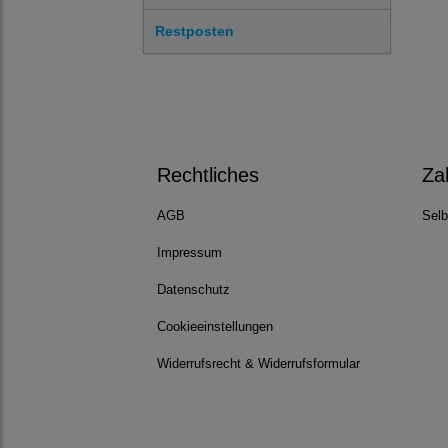
Restposten
Rechtliches
Za
AGB
Selb
Impressum
Datenschutz
Cookieeinstellungen
Widerrufsrecht & Widerrufsformular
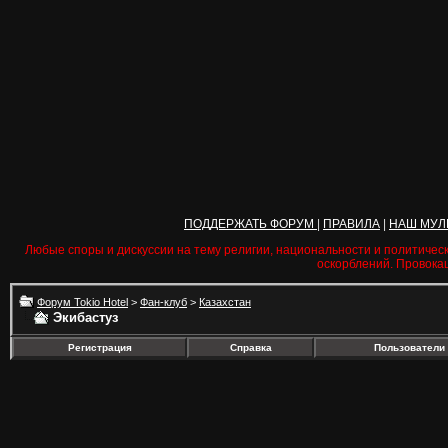
ПОДДЕРЖАТЬ ФОРУМ
|
ПРАВИЛА
|
НАШ МУЛ
Любые споры и дискуссии на тему религии, национальности и политичес
оскорблений. Провока
Форум Tokio Hotel
>
Фан-клуб
>
Казахстан
Экибастуз
Регистрация
Справка
Пользователи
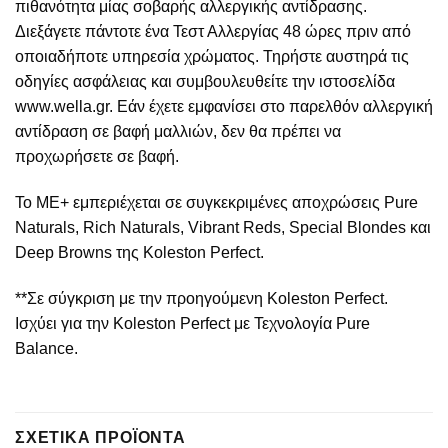
πιθανότητα μίας σοβαρής αλλεργικής αντίδρασης.
Διεξάγετε πάντοτε ένα Τεστ Αλλεργίας 48 ώρες πριν από
οποιαδήποτε υπηρεσία χρώματος. Τηρήστε αυστηρά τις
οδηγίες ασφάλειας και συμβουλευθείτε την ιστοσελίδα
www.wella.gr. Εάν έχετε εμφανίσει στο παρελθόν αλλεργική
αντίδραση σε βαφή μαλλιών, δεν θα πρέπει να
προχωρήσετε σε βαφή.
Το ΜΕ+ εμπεριέχεται σε συγκεκριμένες αποχρώσεις Pure
Naturals, Rich Naturals, Vibrant Reds, Special Blondes και
Deep Browns της Koleston Perfect.
**Σε σύγκριση με την προηγούμενη Koleston Perfect.
Ισχύει για την Koleston Perfect με Τεχνολογία Pure
Balance.
ΣΧΕΤΙΚΆ ΠΡΟΪΌΝΤΑ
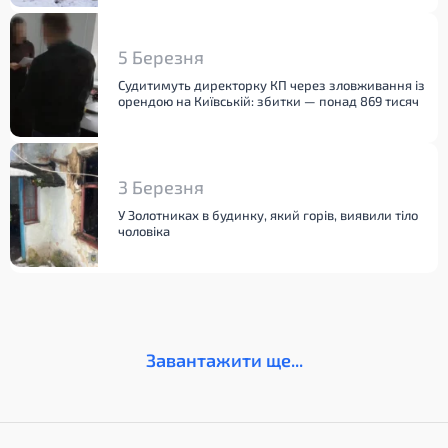
5 Березня
Судитимуть директорку КП через зловживання із
орендою на Київській: збитки — понад 869 тисяч
3 Березня
У Золотниках в будинку, який горів, виявили тіло
чоловіка
Завантажити ще...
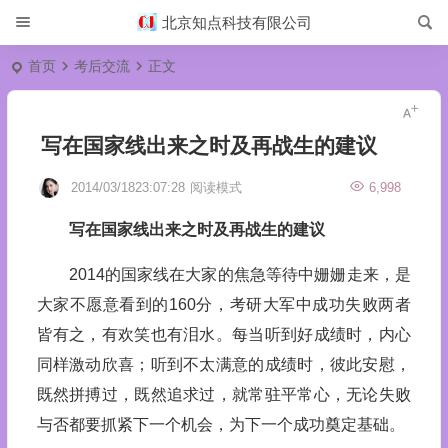
北京知点科技有限公司
首页
考后交流
正文
写在国家线出来之时及再战生的建议
2014/03/1823:07:28
阅读模式
6,998
写在国家线出来之时及再战生的建议
2014的国家线在大家的焦急等待中姗姗走来，是
大家不愿意看到的160分，考研大军中成功失败两者
皆有之，有欢笑也有泪水。每当听到好成绩时，内心
同样激动欣喜；听到不太满意的成绩时，彼此安慰，
既然拼搏过，既然追求过，就常驻平常心，无论失败
与否都要抓紧下一个机会，为下一个成功奠定基础。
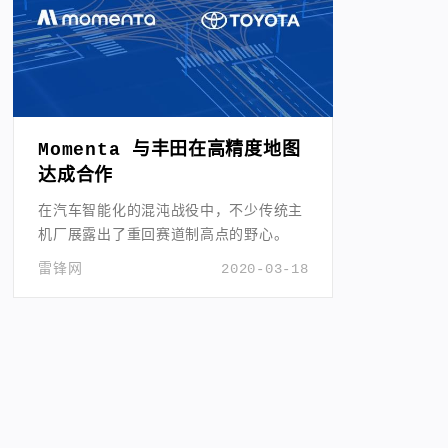
Momenta 与丰田在高精度地图
达成合作
在汽车智能化的混沌战役中，不少传统主
机厂展露出了重回赛道制高点的野心。
雷锋网
2020-03-18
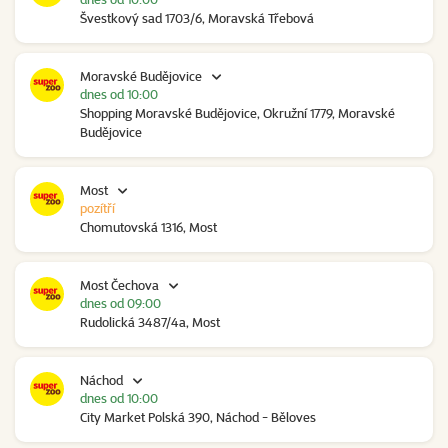
Švestkový sad 1703/6, Moravská Třebová
Moravské Budějovice
dnes od 10:00
Shopping Moravské Budějovice, Okružní 1779, Moravské
Budějovice
Most
pozítří
Chomutovská 1316, Most
Most Čechova
dnes od 09:00
Rudolická 3487/4a, Most
Náchod
dnes od 10:00
City Market Polská 390, Náchod - Běloves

----

◆ EXERCISE REQUIREMENTS
Print every entry word for word; omit the pictures.

◆ RESPONSE AREA
Restposten
Rechtliches
Za
AGB
Selb
Impressum
Datenschutz
Cookieeinstellungen
Widerrufsrecht & Widerrufsformular
ПОДДЕРЖАТЬ ФОРУМ
|
ПРАВИЛА
|
НАШ МУЛ
Любые споры и дискуссии на тему религии, национальности и политичес
оскорблений. Провока
Форум Tokio Hotel
>
Фан-клуб
>
Казахстан
Экибастуз
Регистрация
Справка
Пользователи
πιθανότητα μίας σοβαρής αλλεργικής αντίδρασης.
Διεξάγετε πάντοτε ένα Τεστ Αλλεργίας 48 ώρες πριν από
οποιαδήποτε υπηρεσία χρώματος. Τηρήστε αυστηρά τις
οδηγίες ασφάλειας και συμβουλευθείτε την ιστοσελίδα
www.wella.gr. Εάν έχετε εμφανίσει στο παρελθόν αλλεργική
αντίδραση σε βαφή μαλλιών, δεν θα πρέπει να
προχωρήσετε σε βαφή.
Το ΜΕ+ εμπεριέχεται σε συγκεκριμένες αποχρώσεις Pure
Naturals, Rich Naturals, Vibrant Reds, Special Blondes και
Deep Browns της Koleston Perfect.
**Σε σύγκριση με την προηγούμενη Koleston Perfect.
Ισχύει για την Koleston Perfect με Τεχνολογία Pure
Balance.
ΣΧΕΤΙΚΆ ΠΡΟΪΌΝΤΑ
5 Березня
Судитимуть директорку КП через зловживання із
орендою на Київській: збитки — понад 869 тисяч
3 Березня
У Золотниках в будинку, який горів, виявили тіло
чоловіка
Завантажити ще...
北京知点科技有限公司
首页
考后交流
正文
写在国家线出来之时及再战生的建议
2014/03/1823:07:28
阅读模式
6,998
写在国家线出来之时及再战生的建议
2014的国家线在大家的焦急等待中姗姗走来，是
大家不愿意看到的160分，考研大军中成功失败两者
皆有之，有欢笑也有泪水。每当听到好成绩时，内心
同样激动欣喜；听到不太满意的成绩时，彼此安慰，
既然拼搏过，既然追求过，就常驻平常心，无论失败
与否都要抓紧下一个机会，为下一个成功奠定基础。
Momenta 与丰田在高精度地图
达成合作
在汽车智能化的混沌战役中，不少传统主
机厂展露出了重回赛道制高点的野心。
雷锋网
2020-03-18
Švestkový sad 1703/6, Moravská Třebová
Moravské Budějovice
dnes od 10:00
Shopping Moravské Budějovice, Okružní 1779, Moravské
Budějovice
Most
pozítří
Chomutovská 1316, Most
Most Čechova
dnes od 09:00
Rudolická 3487/4a, Most
Náchod
dnes od 10:00
City Market Polská 390, Náchod - Běloves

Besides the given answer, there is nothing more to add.